Collected data entries
┌──

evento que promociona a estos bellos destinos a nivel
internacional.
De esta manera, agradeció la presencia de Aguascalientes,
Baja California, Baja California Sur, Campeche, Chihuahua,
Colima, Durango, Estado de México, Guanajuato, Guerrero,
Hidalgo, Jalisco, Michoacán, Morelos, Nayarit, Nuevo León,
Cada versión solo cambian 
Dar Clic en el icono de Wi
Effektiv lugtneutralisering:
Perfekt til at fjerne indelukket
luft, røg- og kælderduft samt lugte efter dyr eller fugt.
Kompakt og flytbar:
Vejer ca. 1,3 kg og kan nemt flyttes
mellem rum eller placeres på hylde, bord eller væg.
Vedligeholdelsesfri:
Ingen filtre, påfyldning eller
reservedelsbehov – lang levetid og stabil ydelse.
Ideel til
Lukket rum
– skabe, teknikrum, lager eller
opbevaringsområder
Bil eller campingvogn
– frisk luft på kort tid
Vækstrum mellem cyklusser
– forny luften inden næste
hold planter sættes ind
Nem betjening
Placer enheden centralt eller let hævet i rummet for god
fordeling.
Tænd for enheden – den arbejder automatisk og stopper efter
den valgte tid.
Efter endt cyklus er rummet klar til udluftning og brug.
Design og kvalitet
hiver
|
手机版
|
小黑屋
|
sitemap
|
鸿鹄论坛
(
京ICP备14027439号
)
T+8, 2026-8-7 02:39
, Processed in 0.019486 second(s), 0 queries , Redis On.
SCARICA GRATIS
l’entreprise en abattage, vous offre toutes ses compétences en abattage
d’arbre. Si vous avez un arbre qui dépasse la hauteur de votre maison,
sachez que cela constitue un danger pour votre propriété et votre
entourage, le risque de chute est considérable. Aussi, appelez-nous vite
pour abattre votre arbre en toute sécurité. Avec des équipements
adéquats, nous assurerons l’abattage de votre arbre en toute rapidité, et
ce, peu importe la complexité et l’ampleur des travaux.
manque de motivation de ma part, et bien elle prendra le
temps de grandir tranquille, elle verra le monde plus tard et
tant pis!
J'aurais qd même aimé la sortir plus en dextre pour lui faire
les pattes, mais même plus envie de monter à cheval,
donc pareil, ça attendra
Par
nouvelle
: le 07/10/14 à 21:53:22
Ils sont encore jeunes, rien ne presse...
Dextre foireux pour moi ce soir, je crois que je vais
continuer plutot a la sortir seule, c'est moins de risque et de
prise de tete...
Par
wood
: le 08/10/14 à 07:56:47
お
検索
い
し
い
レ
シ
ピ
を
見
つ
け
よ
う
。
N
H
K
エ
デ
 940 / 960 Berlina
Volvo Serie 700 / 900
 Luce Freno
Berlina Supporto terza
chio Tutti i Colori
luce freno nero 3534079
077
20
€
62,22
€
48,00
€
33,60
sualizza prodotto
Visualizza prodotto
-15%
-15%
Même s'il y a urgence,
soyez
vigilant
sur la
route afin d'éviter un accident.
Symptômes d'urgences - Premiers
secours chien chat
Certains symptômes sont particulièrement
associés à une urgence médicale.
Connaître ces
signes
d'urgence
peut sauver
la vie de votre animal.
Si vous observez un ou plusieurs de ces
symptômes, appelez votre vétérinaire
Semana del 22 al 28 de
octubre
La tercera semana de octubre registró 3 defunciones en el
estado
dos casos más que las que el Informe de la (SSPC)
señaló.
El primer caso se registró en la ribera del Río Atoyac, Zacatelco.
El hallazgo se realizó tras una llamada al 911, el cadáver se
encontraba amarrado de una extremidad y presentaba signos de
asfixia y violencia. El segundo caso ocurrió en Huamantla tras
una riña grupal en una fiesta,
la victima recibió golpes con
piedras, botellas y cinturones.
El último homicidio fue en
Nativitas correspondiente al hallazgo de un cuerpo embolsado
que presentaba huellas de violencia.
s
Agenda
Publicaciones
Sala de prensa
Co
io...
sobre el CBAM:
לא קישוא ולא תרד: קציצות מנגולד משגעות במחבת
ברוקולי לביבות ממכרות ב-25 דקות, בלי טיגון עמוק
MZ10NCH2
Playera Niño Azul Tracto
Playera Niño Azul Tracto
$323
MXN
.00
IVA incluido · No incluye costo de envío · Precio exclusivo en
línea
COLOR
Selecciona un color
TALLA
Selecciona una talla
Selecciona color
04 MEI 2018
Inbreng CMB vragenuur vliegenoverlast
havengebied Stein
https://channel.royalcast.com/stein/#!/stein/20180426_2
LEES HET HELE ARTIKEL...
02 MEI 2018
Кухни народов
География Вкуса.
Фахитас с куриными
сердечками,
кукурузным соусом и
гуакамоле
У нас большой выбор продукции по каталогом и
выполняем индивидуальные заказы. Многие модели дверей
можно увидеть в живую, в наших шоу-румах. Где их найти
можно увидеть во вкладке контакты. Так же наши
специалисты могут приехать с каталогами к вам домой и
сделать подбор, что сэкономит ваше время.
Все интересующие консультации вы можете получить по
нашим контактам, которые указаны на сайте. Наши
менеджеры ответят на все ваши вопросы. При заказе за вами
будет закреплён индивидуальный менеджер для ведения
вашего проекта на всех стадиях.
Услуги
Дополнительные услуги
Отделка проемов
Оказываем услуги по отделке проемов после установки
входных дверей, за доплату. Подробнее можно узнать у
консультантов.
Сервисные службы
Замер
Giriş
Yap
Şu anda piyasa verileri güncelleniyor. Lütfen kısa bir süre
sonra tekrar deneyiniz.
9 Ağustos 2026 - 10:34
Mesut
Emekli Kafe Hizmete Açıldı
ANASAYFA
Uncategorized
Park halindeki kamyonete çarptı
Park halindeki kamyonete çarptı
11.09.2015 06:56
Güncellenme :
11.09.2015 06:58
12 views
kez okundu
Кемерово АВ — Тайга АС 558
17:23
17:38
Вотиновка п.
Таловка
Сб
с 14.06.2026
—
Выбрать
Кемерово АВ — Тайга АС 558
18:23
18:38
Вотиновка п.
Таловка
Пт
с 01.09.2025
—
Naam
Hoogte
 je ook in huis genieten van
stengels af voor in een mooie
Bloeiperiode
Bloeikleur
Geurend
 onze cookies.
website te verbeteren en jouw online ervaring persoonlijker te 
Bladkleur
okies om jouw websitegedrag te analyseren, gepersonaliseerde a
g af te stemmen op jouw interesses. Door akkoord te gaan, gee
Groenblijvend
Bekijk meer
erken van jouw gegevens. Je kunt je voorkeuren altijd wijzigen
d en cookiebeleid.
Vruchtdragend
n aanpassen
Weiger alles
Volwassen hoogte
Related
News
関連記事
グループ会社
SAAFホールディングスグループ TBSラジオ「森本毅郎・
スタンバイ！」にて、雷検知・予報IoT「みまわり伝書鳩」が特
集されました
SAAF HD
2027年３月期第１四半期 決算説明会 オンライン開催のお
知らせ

└──

--- Instructions for the task ---
Copy out all of the records shown above exactly.

--- Written answer ---
evento que promociona a estos bellos destinos a nivel
internacional.
De esta manera, agradeció la presencia de Aguascalientes,
Baja California, Baja California Sur, Campeche, Chihuahua,
Colima, Durango, Estado de México, Guanajuato, Guerrero,
Hidalgo, Jalisco, Michoacán, Morelos, Nayarit, Nuevo León,
Cada versión solo cambian 
Dar Clic en el icono de Wi
Effektiv lugtneutralisering:
Perfekt til at fjerne indelukket
luft, røg- og kælderduft samt lugte efter dyr eller fugt.
Kompakt og flytbar:
Vejer ca. 1,3 kg og kan nemt flyttes
mellem rum eller placeres på hylde, bord eller væg.
Vedligeholdelsesfri:
Ingen filtre, påfyldning eller
reservedelsbehov – lang levetid og stabil ydelse.
Ideel til
Lukket rum
– skabe, teknikrum, lager eller
opbevaringsområder
Bil eller campingvogn
– frisk luft på kort tid
Vækstrum mellem cyklusser
– forny luften inden næste
hold planter sættes ind
Nem betjening
Placer enheden centralt eller let hævet i rummet for god
fordeling.
Tænd for enheden – den arbejder automatisk og stopper efter
den valgte tid.
Efter endt cyklus er rummet klar til udluftning og brug.
Design og kvalitet
hiver
|
手机版
|
小黑屋
|
sitemap
|
鸿鹄论坛
(
京ICP备14027439号
)
T+8, 2026-8-7 02:39
, Processed in 0.019486 second(s), 0 queries , Redis On.
SCARICA GRATIS
l’entreprise en abattage, vous offre toutes ses compétences en abattage
d’arbre. Si vous avez un arbre qui dépasse la hauteur de votre maison,
sachez que cela constitue un danger pour votre propriété et votre
entourage, le risque de chute est considérable. Aussi, appelez-nous vite
pour abattre votre arbre en toute sécurité. Avec des équipements
adéquats, nous assurerons l’abattage de votre arbre en toute rapidité, et
ce, peu importe la complexité et l’ampleur des travaux.
manque de motivation de ma part, et bien elle prendra le
temps de grandir tranquille, elle verra le monde plus tard et
tant pis!
J'aurais qd même aimé la sortir plus en dextre pour lui faire
les pattes, mais même plus envie de monter à cheval,
donc pareil, ça attendra
Par
nouvelle
: le 07/10/14 à 21:53:22
Ils sont encore jeunes, rien ne presse...
Dextre foireux pour moi ce soir, je crois que je vais
continuer plutot a la sortir seule, c'est moins de risque et de
prise de tete...
Par
wood
: le 08/10/14 à 07:56:47
お
検索
い
し
い
レ
シ
ピ
を
見
つ
け
よ
う
。
N
H
K
エ
デ
 940 / 960 Berlina
Volvo Serie 700 / 900
 Luce Freno
Berlina Supporto terza
chio Tutti i Colori
luce freno nero 3534079
077
20
€
62,22
€
48,00
€
33,60
sualizza prodotto
Visualizza prodotto
-15%
-15%
Même s'il y a urgence,
soyez
vigilant
sur la
route afin d'éviter un accident.
Symptômes d'urgences - Premiers
secours chien chat
Certains symptômes sont particulièrement
associés à une urgence médicale.
Connaître ces
signes
d'urgence
peut sauver
la vie de votre animal.
Si vous observez un ou plusieurs de ces
symptômes, appelez votre vétérinaire
Semana del 22 al 28 de
octubre
La tercera semana de octubre registró 3 defunciones en el
estado
dos casos más que las que el Informe de la (SSPC)
señaló.
El primer caso se registró en la ribera del Río Atoyac, Zacatelco.
El hallazgo se realizó tras una llamada al 911, el cadáver se
encontraba amarrado de una extremidad y presentaba signos de
asfixia y violencia. El segundo caso ocurrió en Huamantla tras
una riña grupal en una fiesta,
la victima recibió golpes con
piedras, botellas y cinturones.
El último homicidio fue en
Nativitas correspondiente al hallazgo de un cuerpo embolsado
que presentaba huellas de violencia.
s
Agenda
Publicaciones
Sala de prensa
Co
io...
sobre el CBAM:
לא קישוא ולא תרד: קציצות מנגולד משגעות במחבת
ברוקולי לביבות ממכרות ב-25 דקות, בלי טיגון עמוק
MZ10NCH2
Playera Niño Azul Tracto
Playera Niño Azul Tracto
$323
MXN
.00
IVA incluido · No incluye costo de envío · Precio exclusivo en
línea
COLOR
Selecciona un color
TALLA
Selecciona una talla
Selecciona color
04 MEI 2018
Inbreng CMB vragenuur vliegenoverlast
havengebied Stein
https://channel.royalcast.com/stein/#!/stein/20180426_2
LEES HET HELE ARTIKEL...
02 MEI 2018
Кухни народов
География Вкуса.
Фахитас с куриными
сердечками,
кукурузным соусом и
гуакамоле
У нас большой выбор продукции по каталогом и
выполняем индивидуальные заказы. Многие модели дверей
можно увидеть в живую, в наших шоу-румах. Где их найти
можно увидеть во вкладке контакты. Так же наши
специалисты могут приехать с каталогами к вам домой и
сделать подбор, что сэкономит ваше время.
Все интересующие консультации вы можете получить по
нашим контактам, которые указаны на сайте. Наши
менеджеры ответят на все ваши вопросы. При заказе за вами
будет закреплён индивидуальный менеджер для ведения
вашего проекта на всех стадиях.
Услуги
Дополнительные услуги
Отделка проемов
Оказываем услуги по отделке проемов после установки
входных дверей, за доплату. Подробнее можно узнать у
консультантов.
Сервисные службы
Замер
Giriş
Yap
Şu anda piyasa verileri güncelleniyor. Lütfen kısa bir süre
sonra tekrar deneyiniz.
9 Ağustos 2026 - 10:34
Mesut
Emekli Kafe Hizmete Açıldı
ANASAYFA
Uncategorized
Park halindeki kamyonete çarptı
Park halindeki kamyonete çarptı
11.09.2015 06:56
Güncellenme :
11.09.2015 06:58
12 views
kez okundu
Кемерово АВ — Тайга АС 558
17:23
17:38
Вотиновка п.
Таловка
Сб
с 14.06.2026
—
Выбрать
Кемерово АВ — Тайга АС 558
18:23
18:38
Вотиновка п.
Таловка
Пт
с 01.09.2025
—
Naam
Hoogte
 je ook in huis genieten van
stengels af voor in een mooie
Bloeiperiode
Bloeikleur
Geurend
 onze cookies.
website te verbeteren en jouw online ervaring persoonlijker te 
Bladkleur
okies om jouw websitegedrag te analyseren, gepersonaliseerde a
g af te stemmen op jouw interesses. Door akkoord te gaan, gee
Groenblijvend
Bekijk meer
erken van jouw gegevens. Je kunt je voorkeuren altijd wijzigen
d en cookiebeleid.
Vruchtdragend
n aanpassen
Weiger alles
Volwassen hoogte
Related
News
関連記事
グループ会社
SAAFホールディングスグループ TBSラジオ「森本毅郎・
スタンバイ！」にて、雷検知・予報IoT「みまわり伝書鳩」が特
集されました
SAAF HD
2027年３月期第１四半期 決算説明会 オンライン開催のお
知らせ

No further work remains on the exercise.